Bush Presses Dems To Pass Iraq War Funding

GENERIC George W. Bush, Congress, Capitol, Iraq, Saddam Hussein
CBS/AP
President Bush sternly called on Democrats to approve money to fund the Iraq war "without strings and without delay" before leaving town for the Christmas holidays, something congressional leaders have already indicated they will not do.

After more failed attempts to pass legislation ordering troops home from Iraq, Democrats have said they plan to sit on Bush's $196 billion request for war spending until next year.

Bush said this will push the Pentagon toward an accounting nightmare and affect the military's ability to do its job protecting the country.

"The American people expect us to work together to support our troops. That's what they want," he said, after spending several hours meeting at the Pentagon with military leaders. "They do not want the government to create needless uncertainty for those defending our country and uncertainty for their families. They do not want disputes in Washington to undermine our troops in Iraq just as they're seeing clear signs of success."

Democrats had proposed paying for several months of combat instead of a full year as Bush wants. But their bills also would have ordered troop withdrawals from Iraq. With such legislation failing to secure enough votes, Democratic leaders say they won't send the president a war spending bill this year at all.

In response, Pentagon officials began saying that the military will have to take drastic steps next month if it doesn't get the money soon. Defense Secretary Robert Gates has ordered the Army and Marine Corps to begin planning for a series of expected cutbacks, including civilian layoffs, termination of contracts and reduced operations at bases.

Democrats and the Pentagon agree the military has until about March before it runs out of money.

"Congress limits how much money can be moved from one account to the other," Bush said. "Secretary Gates has already notified Congress that he will transfer money from accounts to fund other activities of the military services to pay for current operations in Iraq and Afghanistan, and no more money can be moved."

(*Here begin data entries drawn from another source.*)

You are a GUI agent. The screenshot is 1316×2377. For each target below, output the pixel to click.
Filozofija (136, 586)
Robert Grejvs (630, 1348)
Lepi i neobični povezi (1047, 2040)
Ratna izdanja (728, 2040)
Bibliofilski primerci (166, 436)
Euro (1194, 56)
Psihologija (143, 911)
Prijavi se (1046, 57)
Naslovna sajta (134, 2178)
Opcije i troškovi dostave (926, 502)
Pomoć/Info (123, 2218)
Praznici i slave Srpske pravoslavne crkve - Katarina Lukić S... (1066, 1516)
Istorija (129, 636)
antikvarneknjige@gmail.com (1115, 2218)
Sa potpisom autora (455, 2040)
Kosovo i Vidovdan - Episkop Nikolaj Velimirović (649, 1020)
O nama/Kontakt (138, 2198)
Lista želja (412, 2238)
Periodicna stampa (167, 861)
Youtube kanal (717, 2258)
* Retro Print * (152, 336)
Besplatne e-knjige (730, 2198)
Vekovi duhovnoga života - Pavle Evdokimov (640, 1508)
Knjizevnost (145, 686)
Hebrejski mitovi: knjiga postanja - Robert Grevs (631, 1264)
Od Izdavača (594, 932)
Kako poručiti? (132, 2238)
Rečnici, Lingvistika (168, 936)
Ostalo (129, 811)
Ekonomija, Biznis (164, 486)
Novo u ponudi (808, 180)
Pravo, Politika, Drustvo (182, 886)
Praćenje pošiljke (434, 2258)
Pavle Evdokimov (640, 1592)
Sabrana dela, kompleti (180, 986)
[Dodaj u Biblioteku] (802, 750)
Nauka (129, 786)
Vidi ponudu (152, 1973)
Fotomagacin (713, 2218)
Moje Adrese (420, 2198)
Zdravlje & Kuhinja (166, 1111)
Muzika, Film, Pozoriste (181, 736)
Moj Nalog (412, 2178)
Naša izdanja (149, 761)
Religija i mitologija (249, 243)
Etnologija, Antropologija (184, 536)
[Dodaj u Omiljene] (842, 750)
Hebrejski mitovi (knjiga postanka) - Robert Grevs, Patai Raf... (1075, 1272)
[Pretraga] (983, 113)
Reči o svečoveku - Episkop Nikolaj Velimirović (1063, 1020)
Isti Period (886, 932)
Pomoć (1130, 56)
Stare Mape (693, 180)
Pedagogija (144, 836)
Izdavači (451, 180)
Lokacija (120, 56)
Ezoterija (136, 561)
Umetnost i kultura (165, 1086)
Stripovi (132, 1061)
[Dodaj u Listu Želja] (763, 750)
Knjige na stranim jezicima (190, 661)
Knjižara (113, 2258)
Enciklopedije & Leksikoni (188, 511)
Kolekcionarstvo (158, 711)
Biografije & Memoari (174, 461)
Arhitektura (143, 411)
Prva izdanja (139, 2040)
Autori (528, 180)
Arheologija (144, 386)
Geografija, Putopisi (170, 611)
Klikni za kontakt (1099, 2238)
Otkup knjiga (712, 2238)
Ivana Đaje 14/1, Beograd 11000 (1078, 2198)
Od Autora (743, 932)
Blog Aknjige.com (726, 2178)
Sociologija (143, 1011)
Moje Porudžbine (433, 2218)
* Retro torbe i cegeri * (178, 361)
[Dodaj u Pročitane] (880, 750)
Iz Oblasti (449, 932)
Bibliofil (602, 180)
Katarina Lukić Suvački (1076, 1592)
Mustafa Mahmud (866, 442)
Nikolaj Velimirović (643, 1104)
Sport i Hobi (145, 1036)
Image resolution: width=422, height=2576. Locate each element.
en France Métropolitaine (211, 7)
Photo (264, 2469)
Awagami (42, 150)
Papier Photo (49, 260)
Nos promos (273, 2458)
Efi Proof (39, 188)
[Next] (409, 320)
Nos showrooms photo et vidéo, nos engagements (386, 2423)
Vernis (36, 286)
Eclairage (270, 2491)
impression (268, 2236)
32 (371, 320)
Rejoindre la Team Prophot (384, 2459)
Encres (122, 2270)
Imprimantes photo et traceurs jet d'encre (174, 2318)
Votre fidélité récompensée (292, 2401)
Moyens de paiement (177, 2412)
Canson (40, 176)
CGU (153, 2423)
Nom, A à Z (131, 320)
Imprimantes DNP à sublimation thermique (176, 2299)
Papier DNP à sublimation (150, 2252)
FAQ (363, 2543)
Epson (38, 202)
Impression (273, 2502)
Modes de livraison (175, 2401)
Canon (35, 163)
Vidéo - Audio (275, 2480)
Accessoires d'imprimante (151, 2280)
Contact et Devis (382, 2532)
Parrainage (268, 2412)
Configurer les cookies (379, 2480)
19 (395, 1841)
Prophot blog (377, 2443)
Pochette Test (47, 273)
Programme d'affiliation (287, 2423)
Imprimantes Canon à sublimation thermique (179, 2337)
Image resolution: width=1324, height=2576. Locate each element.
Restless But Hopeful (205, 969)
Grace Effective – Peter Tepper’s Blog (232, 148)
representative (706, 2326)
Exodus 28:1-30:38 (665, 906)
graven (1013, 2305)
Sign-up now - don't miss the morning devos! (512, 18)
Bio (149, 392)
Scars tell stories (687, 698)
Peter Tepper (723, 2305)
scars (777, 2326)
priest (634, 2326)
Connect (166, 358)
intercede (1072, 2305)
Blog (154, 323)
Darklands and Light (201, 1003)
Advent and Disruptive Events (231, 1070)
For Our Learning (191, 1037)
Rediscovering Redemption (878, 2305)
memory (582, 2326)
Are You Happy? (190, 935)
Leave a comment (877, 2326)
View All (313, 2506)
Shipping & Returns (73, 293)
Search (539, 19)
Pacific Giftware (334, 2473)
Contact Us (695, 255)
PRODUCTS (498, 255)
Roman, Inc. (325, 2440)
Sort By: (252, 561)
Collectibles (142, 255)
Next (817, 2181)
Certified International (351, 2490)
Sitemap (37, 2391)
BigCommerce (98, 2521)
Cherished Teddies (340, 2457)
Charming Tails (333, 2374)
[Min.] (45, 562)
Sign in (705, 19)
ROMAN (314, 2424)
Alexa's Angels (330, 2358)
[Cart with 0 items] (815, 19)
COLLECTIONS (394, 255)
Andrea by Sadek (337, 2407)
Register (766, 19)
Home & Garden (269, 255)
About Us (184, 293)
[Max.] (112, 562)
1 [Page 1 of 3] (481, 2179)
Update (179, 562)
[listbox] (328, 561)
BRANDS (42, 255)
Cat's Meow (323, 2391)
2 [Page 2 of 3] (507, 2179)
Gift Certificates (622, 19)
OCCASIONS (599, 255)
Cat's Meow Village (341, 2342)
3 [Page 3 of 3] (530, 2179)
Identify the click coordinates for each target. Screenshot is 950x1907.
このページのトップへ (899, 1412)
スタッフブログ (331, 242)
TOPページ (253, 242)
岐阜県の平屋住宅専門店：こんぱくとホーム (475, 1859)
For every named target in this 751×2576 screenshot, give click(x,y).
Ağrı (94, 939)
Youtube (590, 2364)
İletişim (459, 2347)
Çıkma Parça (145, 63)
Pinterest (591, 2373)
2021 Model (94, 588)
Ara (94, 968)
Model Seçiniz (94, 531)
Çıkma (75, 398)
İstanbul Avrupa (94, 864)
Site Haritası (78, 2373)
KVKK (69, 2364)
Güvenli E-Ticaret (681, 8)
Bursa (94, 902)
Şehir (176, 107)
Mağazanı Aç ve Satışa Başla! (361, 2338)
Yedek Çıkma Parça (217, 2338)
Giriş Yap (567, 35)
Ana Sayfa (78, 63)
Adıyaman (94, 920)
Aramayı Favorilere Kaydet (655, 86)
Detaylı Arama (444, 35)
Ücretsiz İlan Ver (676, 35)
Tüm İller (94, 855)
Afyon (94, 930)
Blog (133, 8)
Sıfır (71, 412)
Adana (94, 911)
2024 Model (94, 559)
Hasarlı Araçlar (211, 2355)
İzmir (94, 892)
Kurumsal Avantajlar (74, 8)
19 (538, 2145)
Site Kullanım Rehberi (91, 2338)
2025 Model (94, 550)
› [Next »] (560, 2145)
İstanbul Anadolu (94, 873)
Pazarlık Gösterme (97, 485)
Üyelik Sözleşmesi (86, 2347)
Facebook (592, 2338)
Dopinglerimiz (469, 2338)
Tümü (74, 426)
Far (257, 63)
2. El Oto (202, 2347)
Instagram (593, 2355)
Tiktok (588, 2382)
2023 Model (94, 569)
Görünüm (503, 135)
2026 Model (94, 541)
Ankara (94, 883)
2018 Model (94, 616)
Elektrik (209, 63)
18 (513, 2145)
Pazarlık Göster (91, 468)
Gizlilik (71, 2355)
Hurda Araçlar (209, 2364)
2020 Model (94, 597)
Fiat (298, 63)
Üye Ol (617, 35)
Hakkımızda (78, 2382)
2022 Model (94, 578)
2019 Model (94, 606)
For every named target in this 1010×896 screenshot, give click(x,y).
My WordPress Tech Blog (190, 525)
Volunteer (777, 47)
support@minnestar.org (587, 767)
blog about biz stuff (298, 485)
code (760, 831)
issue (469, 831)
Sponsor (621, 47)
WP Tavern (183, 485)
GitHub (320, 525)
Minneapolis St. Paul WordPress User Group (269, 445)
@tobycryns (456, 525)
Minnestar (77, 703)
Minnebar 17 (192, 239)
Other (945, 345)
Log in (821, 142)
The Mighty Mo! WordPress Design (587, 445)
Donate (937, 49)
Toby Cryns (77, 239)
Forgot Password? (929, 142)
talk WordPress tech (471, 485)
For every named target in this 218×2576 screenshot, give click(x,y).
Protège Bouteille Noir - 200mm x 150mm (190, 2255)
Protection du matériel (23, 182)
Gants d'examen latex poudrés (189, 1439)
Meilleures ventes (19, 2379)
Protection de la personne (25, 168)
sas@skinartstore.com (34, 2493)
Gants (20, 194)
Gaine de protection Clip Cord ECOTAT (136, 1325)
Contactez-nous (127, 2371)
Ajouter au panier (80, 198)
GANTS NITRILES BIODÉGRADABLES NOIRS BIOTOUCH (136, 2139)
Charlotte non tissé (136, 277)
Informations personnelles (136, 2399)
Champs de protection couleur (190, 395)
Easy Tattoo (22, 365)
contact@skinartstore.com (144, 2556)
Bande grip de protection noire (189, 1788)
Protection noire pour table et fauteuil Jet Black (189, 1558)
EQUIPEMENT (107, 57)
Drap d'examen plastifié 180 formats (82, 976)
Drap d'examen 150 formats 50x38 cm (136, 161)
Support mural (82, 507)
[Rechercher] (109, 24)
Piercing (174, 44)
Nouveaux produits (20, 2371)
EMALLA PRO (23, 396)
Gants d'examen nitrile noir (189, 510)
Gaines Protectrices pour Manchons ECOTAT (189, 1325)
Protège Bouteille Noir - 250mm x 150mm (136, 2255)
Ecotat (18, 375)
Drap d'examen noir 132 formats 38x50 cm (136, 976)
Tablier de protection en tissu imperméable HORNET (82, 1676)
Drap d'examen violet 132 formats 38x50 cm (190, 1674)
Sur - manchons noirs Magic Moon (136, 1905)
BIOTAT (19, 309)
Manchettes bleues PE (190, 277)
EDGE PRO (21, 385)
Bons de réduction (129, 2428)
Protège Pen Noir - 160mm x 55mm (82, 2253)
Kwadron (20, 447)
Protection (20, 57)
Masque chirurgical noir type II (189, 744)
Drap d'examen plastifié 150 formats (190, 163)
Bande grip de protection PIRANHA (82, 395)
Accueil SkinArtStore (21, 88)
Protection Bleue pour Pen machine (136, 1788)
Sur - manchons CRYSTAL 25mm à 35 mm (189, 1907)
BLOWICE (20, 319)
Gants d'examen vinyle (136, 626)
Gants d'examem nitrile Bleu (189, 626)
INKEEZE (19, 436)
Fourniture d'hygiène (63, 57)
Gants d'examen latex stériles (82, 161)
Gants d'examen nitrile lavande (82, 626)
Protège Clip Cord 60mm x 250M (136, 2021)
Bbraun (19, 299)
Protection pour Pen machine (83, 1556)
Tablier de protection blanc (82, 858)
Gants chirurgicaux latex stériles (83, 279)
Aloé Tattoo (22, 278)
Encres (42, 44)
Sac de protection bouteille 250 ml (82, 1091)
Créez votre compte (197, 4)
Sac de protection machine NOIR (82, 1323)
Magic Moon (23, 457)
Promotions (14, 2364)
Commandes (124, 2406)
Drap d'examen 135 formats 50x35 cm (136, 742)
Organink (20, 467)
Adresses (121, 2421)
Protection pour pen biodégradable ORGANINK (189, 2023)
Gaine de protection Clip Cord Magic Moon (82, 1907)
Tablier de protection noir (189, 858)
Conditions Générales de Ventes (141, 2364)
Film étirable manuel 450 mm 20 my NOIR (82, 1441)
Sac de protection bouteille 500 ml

The standoff between Democrats and the White House plays well with a fiercely anti-war Democratic support base. But it gives Bush an opportunity to hammer Democrats for not supporting troops, which is what he did during his Pentagon visit.

"Let us tell our men and women in uniform that we will give them what they need to succeed in their missions, without strings and without delay," Bush said. "I ask Congress to provide this essential funding to our troops before the members leave on their Christmas vacation."